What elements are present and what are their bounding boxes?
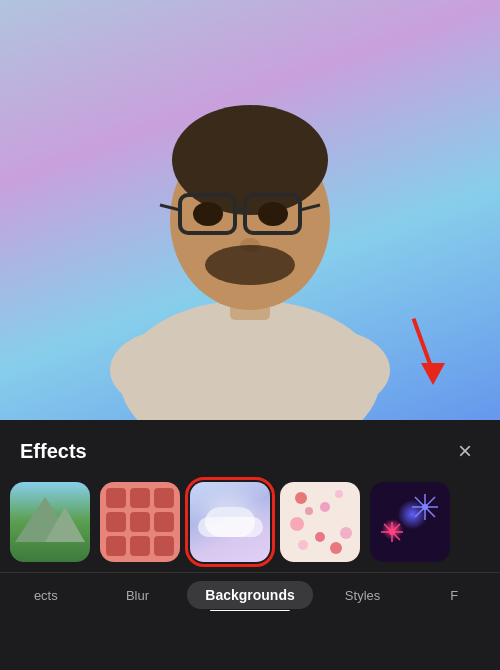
thumbnail-clouds[interactable] — [190, 482, 270, 562]
panel-title: Effects — [20, 440, 87, 463]
svg-line-22 — [415, 507, 425, 517]
tab-effects[interactable]: ects — [0, 580, 92, 611]
svg-line-18 — [425, 507, 435, 517]
video-preview — [0, 0, 500, 430]
svg-point-14 — [270, 330, 390, 410]
thumbnail-grid[interactable] — [100, 482, 180, 562]
background-thumbnails — [0, 476, 500, 572]
svg-point-10 — [258, 202, 288, 226]
svg-line-27 — [392, 532, 400, 540]
thumbnail-confetti[interactable] — [280, 482, 360, 562]
svg-line-25 — [392, 524, 400, 532]
svg-point-9 — [193, 202, 223, 226]
svg-point-24 — [389, 529, 395, 535]
effects-panel: Effects × — [0, 420, 500, 670]
tab-more[interactable]: F — [408, 580, 500, 611]
svg-point-12 — [205, 245, 295, 285]
svg-line-29 — [384, 524, 392, 532]
svg-point-3 — [172, 105, 328, 215]
svg-point-13 — [110, 330, 230, 410]
person-silhouette — [90, 30, 410, 430]
panel-header: Effects × — [0, 420, 500, 476]
svg-line-20 — [415, 497, 425, 507]
tab-backgrounds[interactable]: Backgrounds — [183, 579, 316, 611]
filter-tabs: ects Blur Backgrounds Styles F — [0, 572, 500, 611]
close-button[interactable]: × — [450, 436, 480, 466]
thumbnail-mountain[interactable] — [10, 482, 90, 562]
tab-styles[interactable]: Styles — [317, 580, 409, 611]
thumbnail-fireworks[interactable] — [370, 482, 450, 562]
tab-blur[interactable]: Blur — [92, 580, 184, 611]
close-icon: × — [458, 439, 472, 463]
svg-line-16 — [425, 497, 435, 507]
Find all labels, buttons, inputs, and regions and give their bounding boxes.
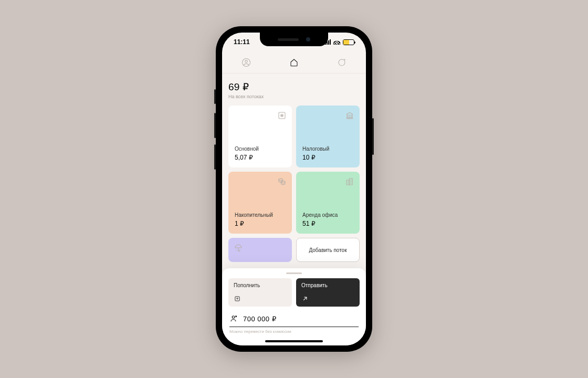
- send-button[interactable]: Отправить: [296, 278, 360, 307]
- nav-profile[interactable]: [230, 58, 262, 67]
- deposit-button[interactable]: Пополнить: [228, 278, 292, 307]
- nav-chat[interactable]: [326, 58, 358, 67]
- top-nav: [222, 51, 366, 74]
- umbrella-icon: [234, 243, 243, 253]
- stream-name: Аренда офиса: [302, 212, 353, 218]
- limit-amount: 700 000 ₽: [243, 315, 276, 323]
- stream-amount: 51 ₽: [302, 220, 353, 227]
- stream-card[interactable]: Налоговый 10 ₽: [296, 106, 360, 167]
- stream-card[interactable]: [228, 238, 292, 262]
- svg-point-5: [279, 178, 283, 181]
- person-transfer-icon: [229, 314, 239, 323]
- nav-home[interactable]: [278, 58, 310, 67]
- balance-subtitle: На всех потоках: [228, 94, 360, 99]
- stream-grid: Основной 5,07 ₽ Налоговый 10 ₽ Накопител…: [228, 106, 360, 262]
- status-time: 11:11: [234, 38, 250, 46]
- stream-amount: 1 ₽: [235, 220, 286, 227]
- volume-down: [214, 144, 216, 170]
- limit-progress: [229, 327, 359, 327]
- limit-subtitle: Можно перевести без комиссии: [229, 329, 359, 334]
- safe-icon: [277, 111, 287, 120]
- drag-handle[interactable]: [286, 272, 302, 274]
- stream-amount: 5,07 ₽: [235, 154, 286, 161]
- coins-icon: [277, 177, 287, 186]
- stream-card[interactable]: Основной 5,07 ₽: [228, 106, 292, 167]
- bottom-sheet: Пополнить Отправить 700 000 ₽ Можно пере…: [222, 268, 366, 345]
- notch: [260, 33, 328, 46]
- stream-name: Налоговый: [302, 146, 353, 152]
- add-stream-button[interactable]: Добавить поток: [296, 238, 360, 262]
- stream-card[interactable]: Накопительный 1 ₽: [228, 172, 292, 234]
- building-icon: [345, 177, 354, 186]
- home-icon: [289, 58, 299, 67]
- svg-point-10: [232, 316, 235, 319]
- battery-icon: [343, 39, 354, 45]
- add-stream-label: Добавить поток: [309, 247, 346, 253]
- bank-icon: [345, 111, 354, 120]
- power-button: [372, 118, 374, 155]
- svg-point-4: [281, 115, 282, 116]
- stream-name: Накопительный: [235, 212, 286, 218]
- wifi-icon: [333, 39, 340, 45]
- transfer-limit[interactable]: 700 000 ₽ Можно перевести без комиссии: [228, 314, 360, 334]
- stream-amount: 10 ₽: [302, 154, 353, 161]
- deposit-icon: [234, 295, 241, 302]
- balance-total: 69 ₽: [228, 81, 360, 93]
- screen: 11:11 69 ₽ На всех потоках: [222, 33, 366, 345]
- phone-frame: 11:11 69 ₽ На всех потоках: [216, 26, 372, 352]
- svg-rect-7: [346, 180, 349, 185]
- deposit-label: Пополнить: [234, 282, 287, 288]
- home-indicator[interactable]: [265, 340, 323, 342]
- svg-point-1: [245, 60, 247, 62]
- send-label: Отправить: [301, 282, 354, 288]
- user-icon: [242, 58, 251, 67]
- arrow-icon: [301, 295, 309, 302]
- stream-card[interactable]: Аренда офиса 51 ₽: [296, 172, 360, 234]
- stream-name: Основной: [235, 146, 286, 152]
- volume-up: [214, 113, 216, 138]
- mute-switch: [214, 89, 216, 104]
- chat-icon: [337, 58, 346, 67]
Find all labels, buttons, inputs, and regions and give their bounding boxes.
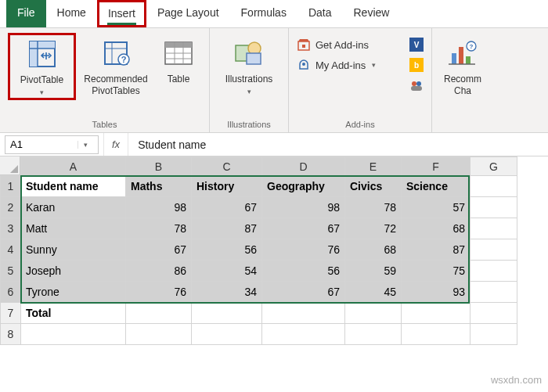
__________
ASSIGNMENT:
Check each line above for the string "Styles", then copy the ones that have it.

REPLY TO THE EXERCISE:
filter-tabs: ects Blur Backgrounds Styles F — [0, 572, 500, 611]
tab-styles[interactable]: Styles — [317, 580, 409, 611]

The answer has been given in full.